During one stretch this season, Hernandez was 30-for-30 in save situations. Of the 30 runners who were on base when Anderson did wave Hernandez in from the bullpen, only nine scored - three due to errors and one as the fielders executed a double play.
Because both Williams and Anderson have faces that make sculptors go running for their tools, those World Series television producers who call the shots are forever ordering their cameras turned on Dick and Sparky.
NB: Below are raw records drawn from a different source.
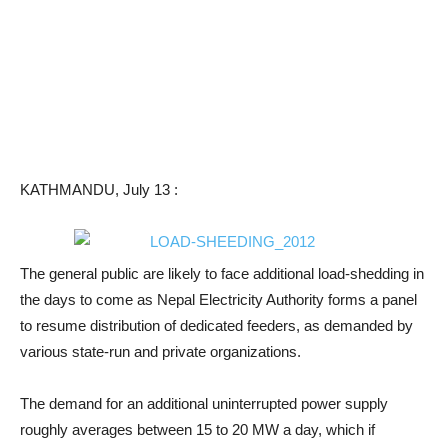
KATHMANDU, July 13 :
The general public are likely to face additional load-shedding in
the days to come as Nepal Electricity Authority forms a panel
to resume distribution of dedicated feeders, as demanded by
various state-run and private organizations.
The demand for an additional uninterrupted power supply
roughly averages between 15 to 20 MW a day, which if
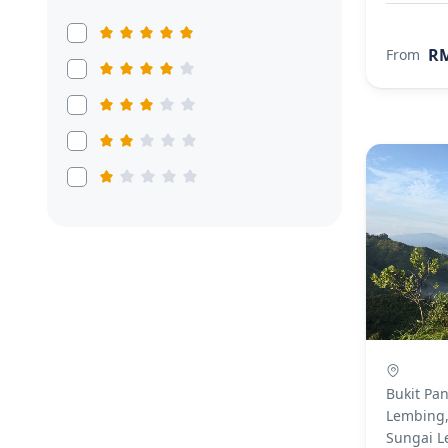
RM
From
Bukit Pa
Lembing,
Sungai L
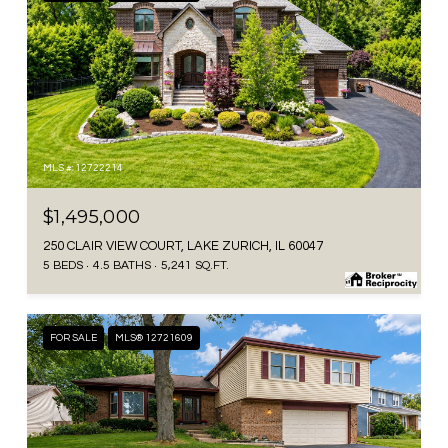
MLS #: 12722214
$1,495,000
250 CLAIR VIEW COURT, LAKE ZURICH, IL 60047
5 BEDS
4.5 BATHS
5,241 SQ.FT.
FOR SALE
MLS® 12721609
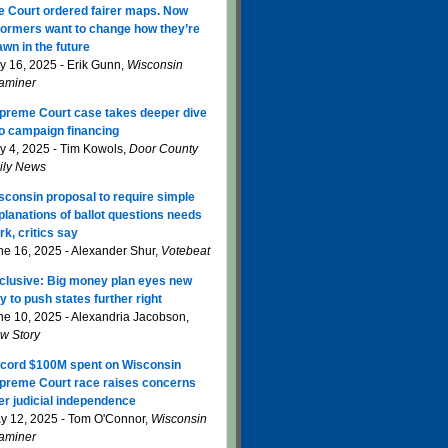
e Court ordered fairer maps. Now
formers want to change how they’re
awn in the future
ly 16, 2025 - Erik Gunn,
Wisconsin
aminer
preme Court case takes deeper dive
to campaign financing
ly 4, 2025 - Tim Kowols,
Door County
ily News
sconsin proposal to require simple
planations of ballot questions needs
rk, critics say
ne 16, 2025 - Alexander Shur,
Votebeat
clusive: Big money plan eyes new
y to push states further right
ne 10, 2025 - Alexandria Jacobson,
w Story
cord $100M spent on Wisconsin
preme Court race raises concerns
er judicial independence
y 12, 2025 - Tom O'Connor,
Wisconsin
aminer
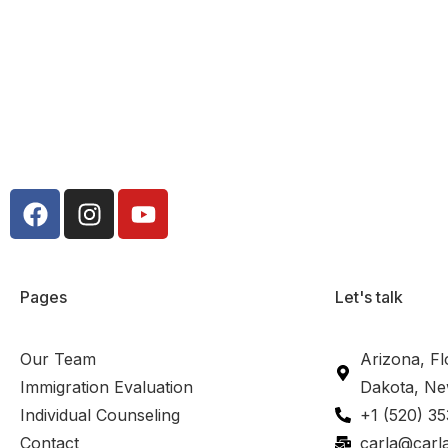
Pages
Let's talk
Our Team
Arizona, Fl
Immigration Evaluation
Dakota, Ne
Individual Counseling
+1 (520) 3
Contact
carla@carl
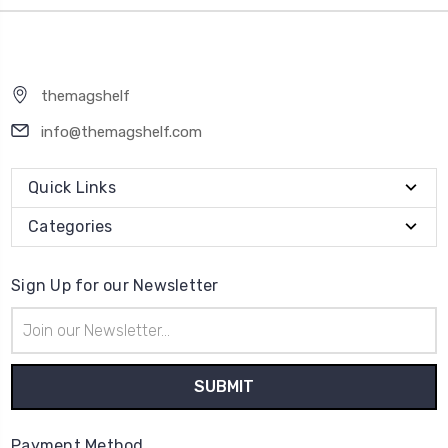
themagshelf
info@themagshelf.com
Quick Links
Categories
Sign Up for our Newsletter
Email
Address
Payment Method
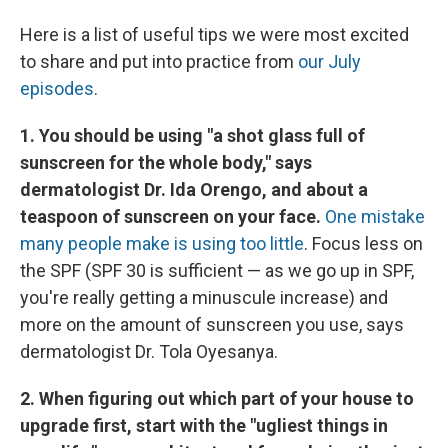
Here is a list of useful tips we were most excited
to share and put into practice from
our July
episodes
.
1. You should be using "a shot glass full of
sunscreen for the whole body," says
dermatologist Dr. Ida Orengo, and about a
teaspoon of sunscreen on your face.
One mistake
many people make is using too little
. Focus less on
the SPF (SPF 30 is sufficient — as we go up in SPF,
you're really getting a minuscule increase) and
more on the amount of sunscreen you use, says
dermatologist Dr. Tola Oyesanya.
2. When figuring out which part of your house to
upgrade first, start with the "ugliest things in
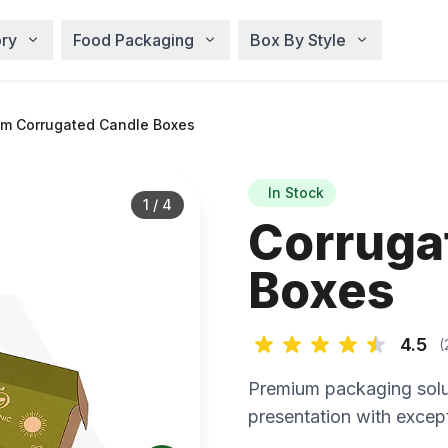
ry
Food Packaging
Box By Style
m Corrugated Candle Boxes
In Stock
1
/
4
Corruga
Boxes
4.5
(
Premium packaging solu
presentation with except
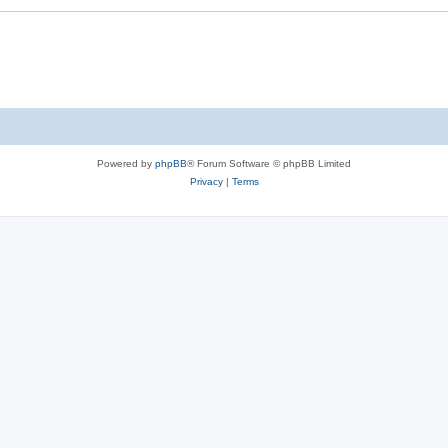
Powered by
phpBB
® Forum Software © phpBB Limited
Privacy
|
Terms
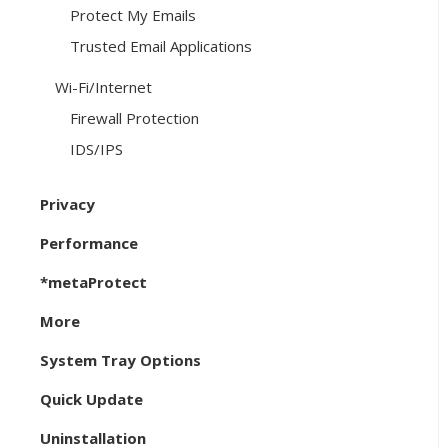
Protect My Emails
Trusted Email Applications
Wi-Fi/Internet
Firewall Protection
IDS/IPS
Privacy
Performance
*metaProtect
More
System Tray Options
Quick Update
Uninstallation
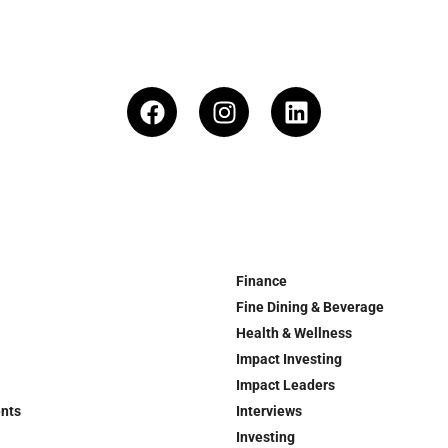
Finance
Fine Dining & Beverage
Health & Wellness
Impact Investing
Impact Leaders
ents
Interviews
Investing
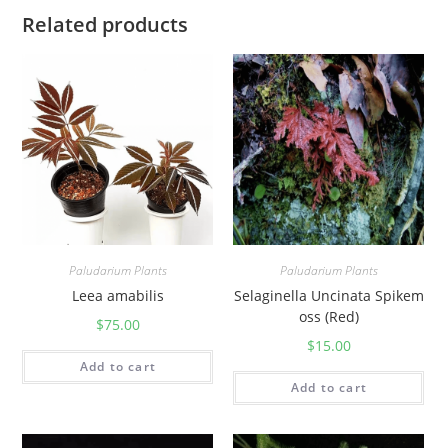
Related products
Paludarium Plants
Paludarium Plants
Leea amabilis
Selaginella Uncinata Spikem
oss (Red)
$
75.00
$
15.00
Add to cart
Add to cart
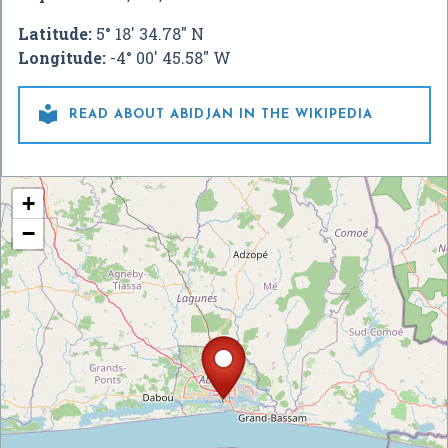
Latitude:
5° 18' 34.78" N
Longitude:
-4° 00' 45.58" W

READ ABOUT ABIDJAN IN THE WIKIPEDIA
+
−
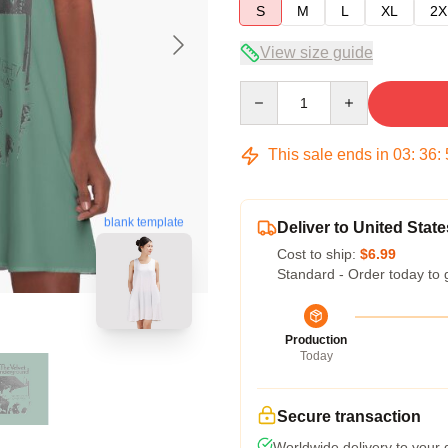
S
M
L
XL
2X
View size guide
Quantity
This sale ends in
03
:
36
:
blank template
Deliver to United State
Cost to ship:
$6.99
Standard - Order today to 
Production
Today
Secure transaction
Worldwide delivery to your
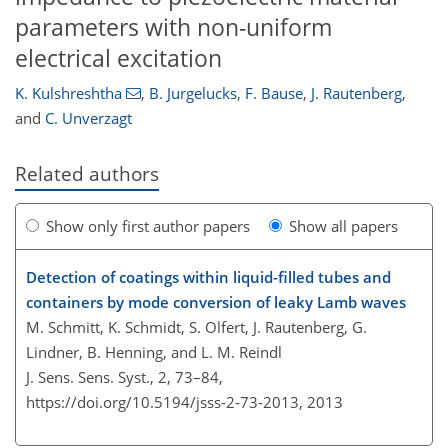
parameters with non-uniform
electrical excitation
K. Kulshreshtha
,
B. Jurgelucks
,
F. Bause
,
J. Rautenberg
,
and
C. Unverzagt
Related authors
Show only first author papers
Show all papers
Detection of coatings within liquid-filled tubes and
containers by mode conversion of leaky Lamb waves
M. Schmitt, K. Schmidt, S. Olfert, J. Rautenberg, G.
Lindner, B. Henning, and L. M. Reindl
J. Sens. Sens. Syst., 2, 73–84,
https://doi.org/10.5194/jsss-2-73-2013,
2013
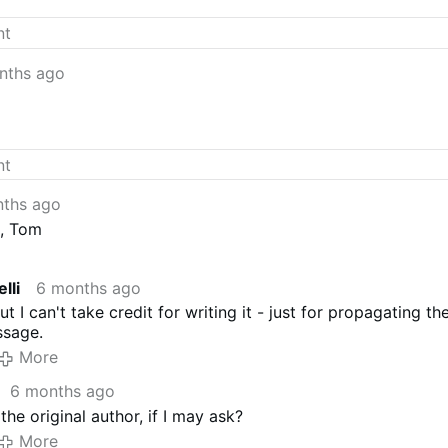
ts!
nths ago
ths ago
n, Tom
lli
6 months ago
t I can't take credit for writing it - just for propagating th
ssage.
More
6 months ago
he original author, if I may ask?
More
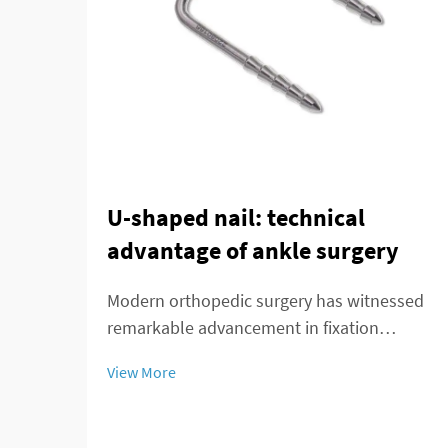
U-shaped nail: technical
advantage of ankle surgery
Modern orthopedic surgery has witnessed
remarkable advancement in fixation
techniques, particularly in the treatment of
View More
complex ankle and distal tibial fractures.
The distal tibial interlocking intramedullary
nail represents a significant breakthroug...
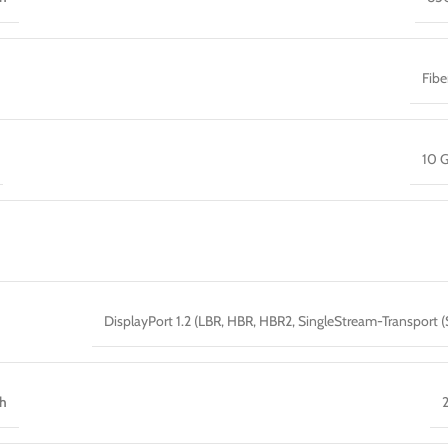
Fib
10 G
DisplayPort 1.2 (LBR, HBR, HBR2, SingleStream-Transport (
th
2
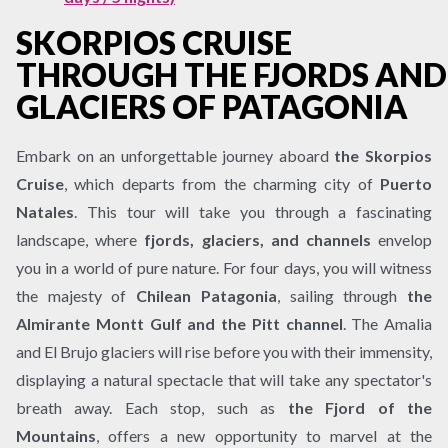
SKORPIOS CRUISE
THROUGH THE FJORDS AND
GLACIERS OF PATAGONIA
Embark on an unforgettable journey aboard
the Skorpios
Cruise
, which departs from the charming city of
Puerto
Natales
. This tour will take you through a fascinating
landscape, where
fjords, glaciers, and channels
envelop
you in a world of pure nature. For four days, you will witness
the majesty of
Chilean Patagonia
, sailing through
the
Almirante Montt Gulf and the Pitt channel
. The Amalia
and El Brujo glaciers will rise before you with their immensity,
displaying a natural spectacle that will take any spectator's
breath away. Each stop, such as
the Fjord of the
Mountains
, offers a new opportunity to marvel at the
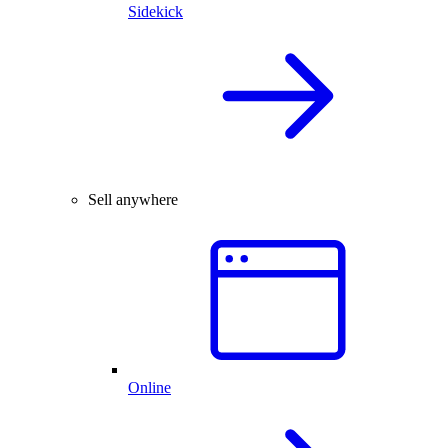
Sidekick
Sell anywhere
Online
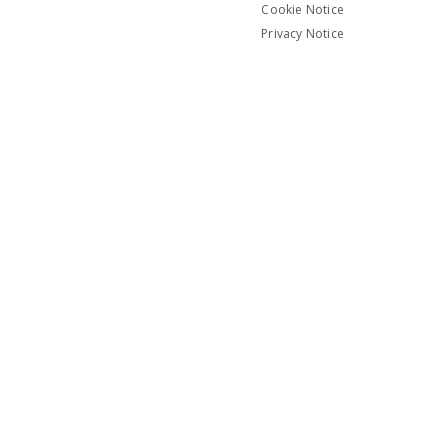
Cookie Notice
Privacy Notice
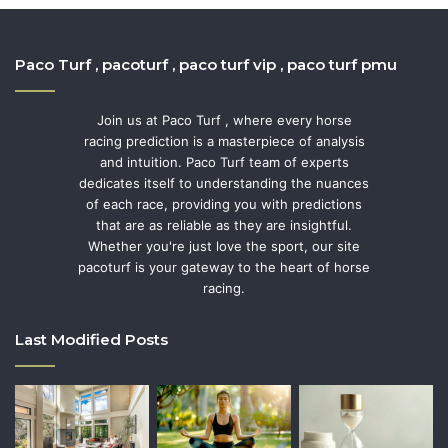
Paco Turf , pacoturf , paco turf vip , paco turf pmu
Join us at Paco Turf , where every horse
racing prediction is a masterpiece of analysis
and intuition. Paco Turf team of experts
dedicates itself to understanding the nuances
of each race, providing you with predictions
that are as reliable as they are insightful.
Whether you're just love the sport, our site
pacoturf is your gateway to the heart of horse
racing.
Last Modified Posts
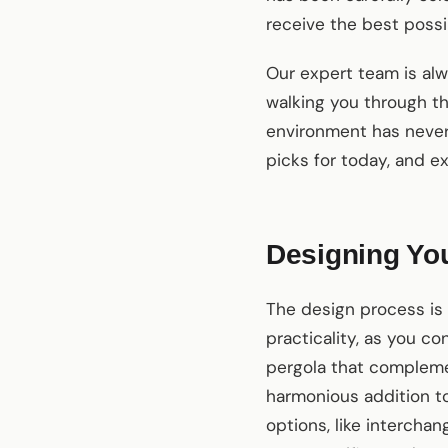
receive the best possi
Our expert team is alw
walking you through the
environment has never
picks for today, and e
Designing Yo
The design process is 
practicality, as you co
pergola that compleme
harmonious addition to
options, like interchan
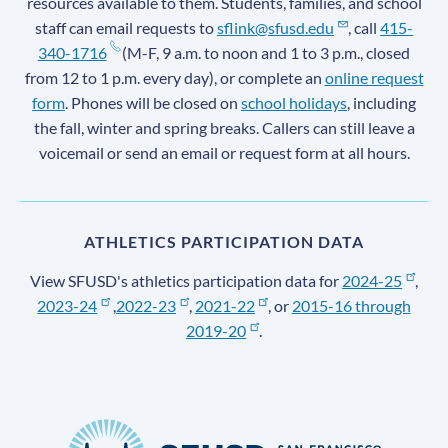
resources available to them. Students, families, and school
staff can email requests to
sflink@sfusd.edu
, call
415-
340-1716
(M-F, 9 a.m. to noon and 1 to 3 p.m., closed
from 12 to 1 p.m. every day), or complete an
online request
form
. Phones will be closed on
school holidays
, including
the fall, winter and spring breaks. Callers can still leave a
voicemail or send an email or request form at all hours.
ATHLETICS PARTICIPATION DATA
View SFUSD's athletics participation data for
2024-25
,
2023-24
,
2022-23
,
2021-22
, or
2015-16 through
2019-20
.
If the score is close and the hour is late, you won't see either man smile much. Chances are Anderson will be engaged in conversation with his coaches, while Williams will be shuffling papers to refresh himself on some point.
There may not be two other managers in baseball who run a game better than Dick and Sparky, who were teammates at Fort Worth in the Texas League in 1955. It's a shame that one of these two hardliners will go into the record books as the losing manager in the 1984 World Series.